Our dataset of predicted RBP-virus interactions is available (
Supplementary Datas S3 and S4) along with our software. We suggest that the proteins highlighted in our analysis can be prioritized in knockout, knockdown, or overexpression studies to experimentally measure their impact on viral pathogenesis. We hypothesize that RBPs whose binding motifs are enriched in viral genomes are more likely to be host factors co-opted by the virus and therefore targets for antiviral drugs, while those showing depletion are more likely to participate in antiviral responses or might have highly position specific functionality. RBPs greatly contribute to host cell RNA regulation. They are well known to mediate mRNA stability [
47] and frequently co-regulate mRNA splicing and polyadenylation [
48]. Thus RBP-virus interactions may indirectly modulate the transcriptional program of the host cell by sequestering RBPs from host RNAs. For instance, a study has reported that the sequestration of the ELAVL1 RBP by a (+)ssRNA virus causes changes in host cell mRNA stability, splicing and polyadenylation [
5]. Future studies may characterize such effects by investigating whether host cell transcripts regulated by virus interacting RBPs exhibit differential expression or processing upon viral infection. Such follow-up studies may benefit from examining the tissue-specific expression of highlighted proteins, in cases where the investigated virus is well known to infect only a limited number of cell types or tissues, as is the case for HCV.
Differences in the vulnerability of cells and tissues in the human body, as well as differences in the susceptibility of individuals to viral disease, may be partially explained by the expression levels of host factors that are interacting with the virus [
49]. Thus, in future our work predicting host factors that are relevant to diverse viruses may also contribute to a better understanding of within-individual and between-individual diversity in infection response.
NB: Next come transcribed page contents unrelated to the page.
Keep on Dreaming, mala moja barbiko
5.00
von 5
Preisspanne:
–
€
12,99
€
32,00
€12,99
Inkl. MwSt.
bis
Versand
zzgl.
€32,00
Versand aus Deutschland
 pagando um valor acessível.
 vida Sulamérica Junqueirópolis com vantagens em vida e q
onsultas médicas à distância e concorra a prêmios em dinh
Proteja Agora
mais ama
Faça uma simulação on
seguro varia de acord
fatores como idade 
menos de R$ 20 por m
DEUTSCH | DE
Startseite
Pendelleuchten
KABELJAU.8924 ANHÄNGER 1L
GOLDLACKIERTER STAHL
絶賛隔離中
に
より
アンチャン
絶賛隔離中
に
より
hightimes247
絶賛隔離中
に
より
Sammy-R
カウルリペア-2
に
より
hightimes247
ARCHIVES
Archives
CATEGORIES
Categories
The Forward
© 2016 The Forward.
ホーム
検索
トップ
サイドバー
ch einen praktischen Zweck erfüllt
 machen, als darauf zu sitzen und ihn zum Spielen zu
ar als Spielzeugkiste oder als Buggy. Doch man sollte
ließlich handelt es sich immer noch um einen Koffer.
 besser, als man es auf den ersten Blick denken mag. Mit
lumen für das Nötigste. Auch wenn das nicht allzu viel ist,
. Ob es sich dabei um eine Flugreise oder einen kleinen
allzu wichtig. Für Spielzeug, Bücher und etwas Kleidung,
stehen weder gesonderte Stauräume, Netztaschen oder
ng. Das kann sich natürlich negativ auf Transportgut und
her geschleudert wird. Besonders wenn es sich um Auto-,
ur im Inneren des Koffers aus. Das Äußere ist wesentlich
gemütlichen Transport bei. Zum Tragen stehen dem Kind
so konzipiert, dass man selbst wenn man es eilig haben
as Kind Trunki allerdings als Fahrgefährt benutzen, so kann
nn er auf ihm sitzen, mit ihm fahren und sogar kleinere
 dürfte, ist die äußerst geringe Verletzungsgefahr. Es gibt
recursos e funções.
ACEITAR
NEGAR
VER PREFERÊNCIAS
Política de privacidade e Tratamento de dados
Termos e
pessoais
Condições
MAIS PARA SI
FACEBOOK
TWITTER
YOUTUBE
PWM sets of increased quantity and quality will further improve the predictions in the future. An additional approach that may help to further refine our computational predictions would be to consider the viral RNA structure and integrate information on the structural binding requirements of specific RBPs. Finally, deep learning methods have shown promise for identifying nucleic acid-protein binding sites, potentially with higher accuracy than PWM scanning [
50,
51,
52], and tools have recently been developed to learn motif representations from these models [
53]. However, trained models are not available for many human RBPs, and the methods are generally difficult to use for non-experts. A possible extension of SMEAGOL in the future could be to incorporate deep learning and RNA structure-based binding models to offer improved predictions wherever possible.